Problem details: Check each line of the listing below for the string "Send", and copy the ones that have it.

BEGIN

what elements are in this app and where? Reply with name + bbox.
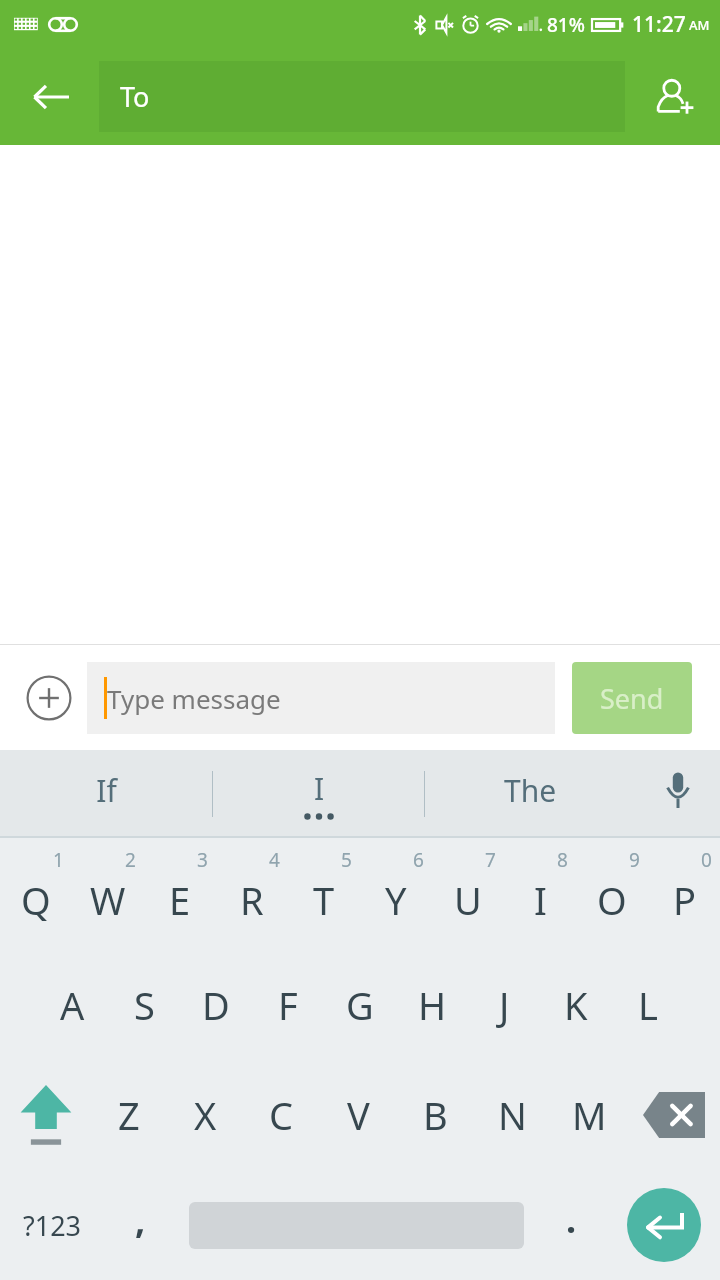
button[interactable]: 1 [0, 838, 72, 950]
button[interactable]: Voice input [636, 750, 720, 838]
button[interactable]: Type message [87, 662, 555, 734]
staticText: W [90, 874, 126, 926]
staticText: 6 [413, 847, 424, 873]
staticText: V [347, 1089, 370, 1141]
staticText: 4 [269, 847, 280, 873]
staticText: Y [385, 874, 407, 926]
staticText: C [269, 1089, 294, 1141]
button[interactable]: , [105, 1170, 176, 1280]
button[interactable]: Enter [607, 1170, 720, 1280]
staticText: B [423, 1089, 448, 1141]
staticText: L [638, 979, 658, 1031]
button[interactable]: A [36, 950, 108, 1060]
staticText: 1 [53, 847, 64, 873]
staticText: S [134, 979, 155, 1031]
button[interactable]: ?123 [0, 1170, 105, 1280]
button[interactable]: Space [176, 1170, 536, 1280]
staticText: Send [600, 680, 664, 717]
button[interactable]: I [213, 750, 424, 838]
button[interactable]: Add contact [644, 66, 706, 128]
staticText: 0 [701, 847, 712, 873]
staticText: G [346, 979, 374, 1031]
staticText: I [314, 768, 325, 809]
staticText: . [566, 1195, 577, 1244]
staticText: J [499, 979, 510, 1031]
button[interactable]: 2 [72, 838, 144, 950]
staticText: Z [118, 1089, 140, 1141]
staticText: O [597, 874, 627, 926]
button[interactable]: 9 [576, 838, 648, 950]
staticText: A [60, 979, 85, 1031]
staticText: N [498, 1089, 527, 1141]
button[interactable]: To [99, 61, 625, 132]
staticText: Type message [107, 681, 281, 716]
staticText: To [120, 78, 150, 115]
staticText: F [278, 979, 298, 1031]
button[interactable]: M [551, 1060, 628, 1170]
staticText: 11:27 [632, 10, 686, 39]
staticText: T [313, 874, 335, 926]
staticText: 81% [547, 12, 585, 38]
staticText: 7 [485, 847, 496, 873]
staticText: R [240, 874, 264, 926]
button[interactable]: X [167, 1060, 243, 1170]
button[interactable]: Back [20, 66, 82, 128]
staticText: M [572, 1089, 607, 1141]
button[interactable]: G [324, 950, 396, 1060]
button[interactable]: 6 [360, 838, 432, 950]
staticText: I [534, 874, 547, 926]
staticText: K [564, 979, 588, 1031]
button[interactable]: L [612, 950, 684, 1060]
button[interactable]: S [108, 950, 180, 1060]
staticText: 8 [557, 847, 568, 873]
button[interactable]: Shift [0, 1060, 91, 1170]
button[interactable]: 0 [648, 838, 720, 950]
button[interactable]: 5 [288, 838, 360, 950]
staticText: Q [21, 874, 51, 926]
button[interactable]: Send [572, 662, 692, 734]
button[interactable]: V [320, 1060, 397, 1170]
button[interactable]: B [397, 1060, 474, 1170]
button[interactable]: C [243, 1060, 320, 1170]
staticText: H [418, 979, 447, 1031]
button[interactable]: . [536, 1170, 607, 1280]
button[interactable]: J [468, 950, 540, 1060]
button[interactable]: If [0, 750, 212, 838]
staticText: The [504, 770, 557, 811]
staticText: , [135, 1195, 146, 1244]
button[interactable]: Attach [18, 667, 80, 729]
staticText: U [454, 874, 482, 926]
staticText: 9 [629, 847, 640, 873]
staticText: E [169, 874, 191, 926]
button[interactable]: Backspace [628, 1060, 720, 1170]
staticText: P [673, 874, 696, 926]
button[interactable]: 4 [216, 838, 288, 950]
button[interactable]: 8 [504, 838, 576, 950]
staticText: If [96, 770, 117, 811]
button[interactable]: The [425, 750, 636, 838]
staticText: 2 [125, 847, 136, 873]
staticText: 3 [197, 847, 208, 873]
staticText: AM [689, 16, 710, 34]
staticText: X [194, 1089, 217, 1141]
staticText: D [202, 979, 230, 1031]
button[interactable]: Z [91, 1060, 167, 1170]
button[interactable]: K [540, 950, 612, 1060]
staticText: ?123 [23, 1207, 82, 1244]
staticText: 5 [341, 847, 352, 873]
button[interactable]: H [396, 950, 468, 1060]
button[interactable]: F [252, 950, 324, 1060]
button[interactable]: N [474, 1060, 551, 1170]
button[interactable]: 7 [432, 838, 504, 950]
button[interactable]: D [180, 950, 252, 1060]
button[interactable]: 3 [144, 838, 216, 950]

END

Written solution:
staticText: Send [600, 680, 664, 717]
button[interactable]: Send [572, 662, 692, 734]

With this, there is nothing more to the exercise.